Kawaji A, Ohara K, Takabatake E
Department of Toxicology, Faculty of Pharmaceutical Sciences, Setsunan University, Osaka, Japan.
Anal Biochem. 1993 Nov 1;214(2):409-12. doi: 10.1006/abio.1993.1515.
An assay system of flavin-containing monooxygenase was developed by fluorometric determination of benzydamine (BZY) N-oxidation with HPLC. The apparent Km value for the formation of BZY N-oxide from BZY by rat liver microsomes was similar to that by purified FMO. The Km and Vmax values for the formation of N-desmethylbenzydamine (Nor-BZY) by rat liver microsomes were about 50 times greater and 2000 times less, respectively, than those of BZY N-oxide. Nor-BZY was not formed upon incubation with purified enzyme. BZY N-oxidation activity was completely inhibited both in the absence of NADPH and by heat inactivation. The reaction was inhibited in the presence of 0.5 mM thiourea, but 2 mM SKF-525A did not affect BZY N-oxidation. Moreover, rabbit antibody raised against the rat enzyme inhibited BZY N-oxidation. These results are in accord with a simple, rapid, and sensitive assay for the enzyme.

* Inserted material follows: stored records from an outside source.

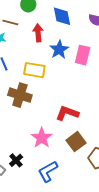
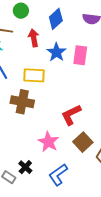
blue diamond: (62, 16) -> (56, 19), turned 65
red L-shape: (67, 113) -> (71, 115), turned -40

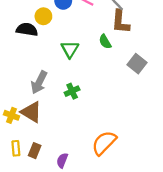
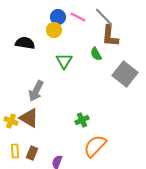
yellow circle: (43, 16) -> (54, 30), moved
gray square: (137, 64) -> (125, 74), size x1.4
green cross: (72, 91) -> (82, 120), moved

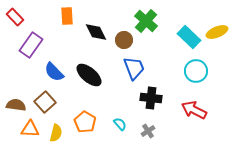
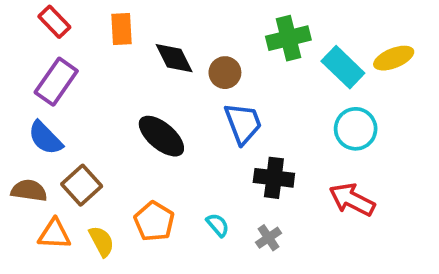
red rectangle: (15, 17) -> (54, 22), moved
green cross: (146, 21) -> (288, 38), moved, turned 35
blue semicircle: (54, 72) -> (45, 138), moved
yellow semicircle: (56, 133) -> (102, 241), turned -42

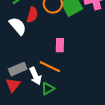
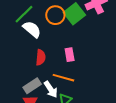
red semicircle: (32, 15) -> (41, 57), moved
white semicircle: (18, 26) -> (32, 29), moved

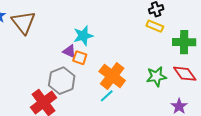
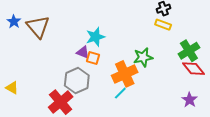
green cross: (184, 42) -> (189, 51), moved, turned -30
orange cross: (112, 76) -> (125, 74), turned 30
green star: (156, 77) -> (143, 57), moved

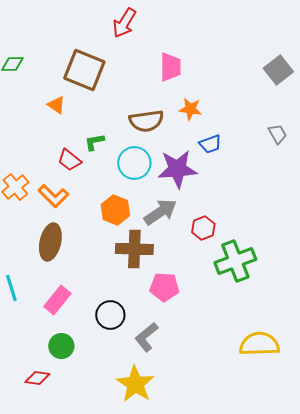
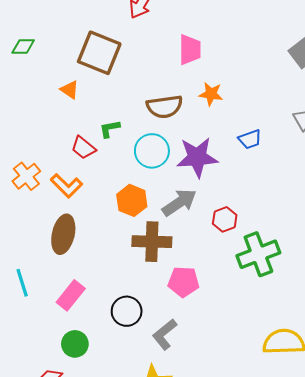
blue trapezoid: (210, 144) -> (250, 139), moved

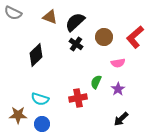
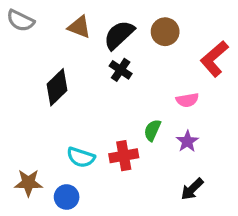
brown circle: (104, 37) -> (165, 32), moved
cyan semicircle: (40, 99) -> (81, 157), moved

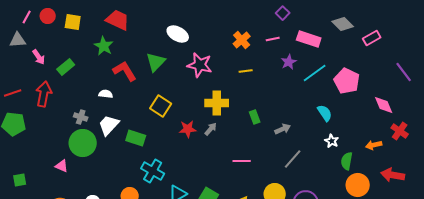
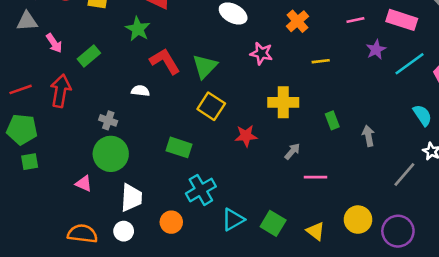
orange cross: (242, 40) -> (297, 21), moved
green triangle: (156, 62) -> (205, 66), moved
pink star: (200, 65) -> (261, 53), size x0.7
white trapezoid: (109, 125) -> (131, 198), moved, turned 140
gray arrow: (211, 129) -> (292, 151), moved
gray arrow: (283, 129) -> (368, 136), turned -77
gray line: (293, 159) -> (404, 174), moved
cyan cross: (153, 171) -> (201, 190), turned 30
green square: (20, 180) -> (30, 162), moved

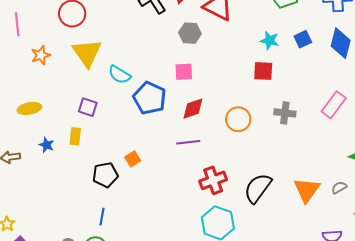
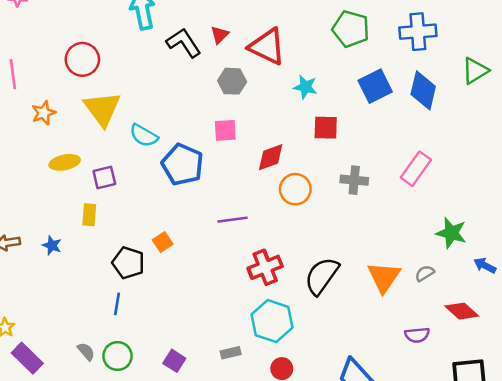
blue square: (303, 39) -> (375, 86), size x1.5
cyan star: (270, 41) -> (305, 87), moved
purple square: (88, 107) -> (104, 178), turned -30
yellow ellipse: (29, 108) -> (65, 162), moved
red diamond: (193, 109) -> (271, 157), moved
blue star: (47, 145) -> (52, 245), moved
black pentagon: (105, 175) -> (128, 263), turned 30
blue line: (102, 217) -> (117, 304), moved

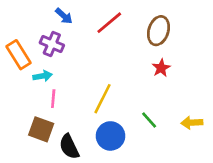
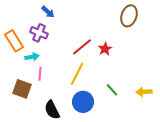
red line: (109, 23) -> (82, 47), moved
brown ellipse: (158, 31) -> (129, 16), moved
red star: (161, 68) -> (105, 49), moved
brown square: (41, 129) -> (22, 89), moved

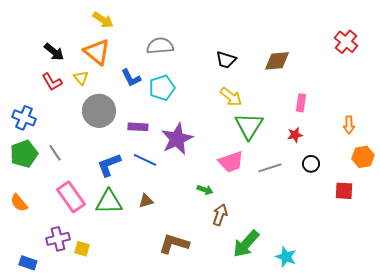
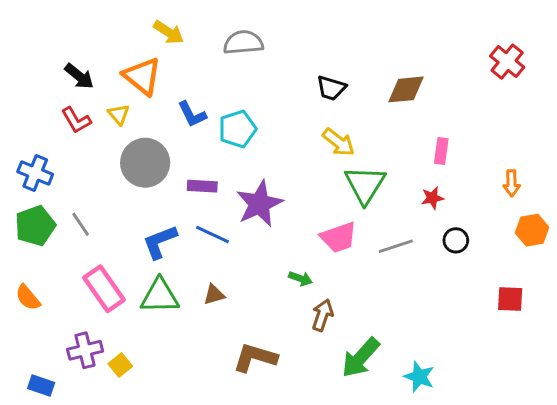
yellow arrow: (103, 20) -> (169, 32), moved
gray semicircle: (160, 46) -> (243, 43), moved
red square: (344, 191) -> (510, 299), moved
yellow square: (82, 249) -> (120, 365), turned 35

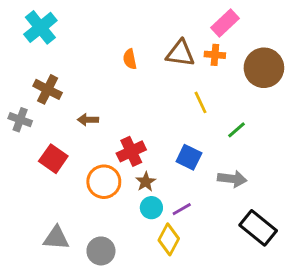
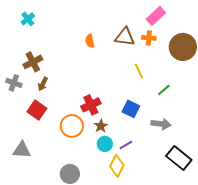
cyan cross: (40, 27) -> (28, 19), size x0.6
brown cross: (48, 89) -> (33, 62), turned 36
brown arrow: (88, 120) -> (43, 84), moved, turned -64
gray triangle: (56, 238) -> (22, 150), moved

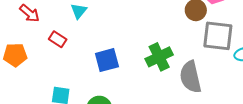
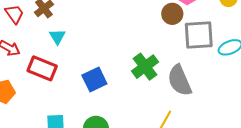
red rectangle: (58, 39) -> (42, 68), size x1.6

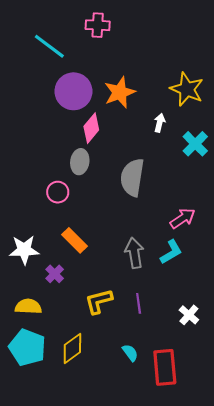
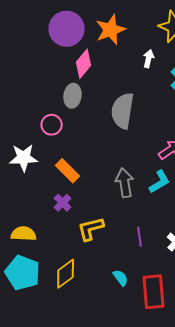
white star: (24, 250) -> (24, 158), moved
purple cross: (55, 274) -> (63, 203), moved
purple line: (139, 303) -> (140, 237), moved

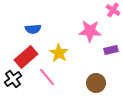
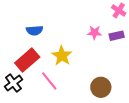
pink star: (90, 31) -> (94, 33), size x0.6
purple rectangle: (111, 50) -> (117, 36), moved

通过高效液相色谱荧光法测定苄达明(BZY)的N-氧化反应,建立了一种含黄素单加氧酶的检测系统。大鼠肝微粒体由BZY形成BZY N-氧化物的表观Km值与纯化的FMO的表观Km值相似。大鼠肝微粒体形成N-去甲基苄达明(Nor-BZY)的Km值和Vmax值分别比BZY N-氧化物的Km值和Vmax值大约大50倍和小2000倍。与纯化酶孵育时未形成Nor-BZY。在没有NADPH的情况下以及通过热失活,BZY N-氧化活性均被完全抑制。在0.5 mM硫脲存在下反应受到抑制,但2 mM SKF-525A不影响BZY N-氧化。此外,针对大鼠酶产生的兔抗体抑制BZY N-氧化。这些结果与该酶的一种简单、快速且灵敏的检测方法一致。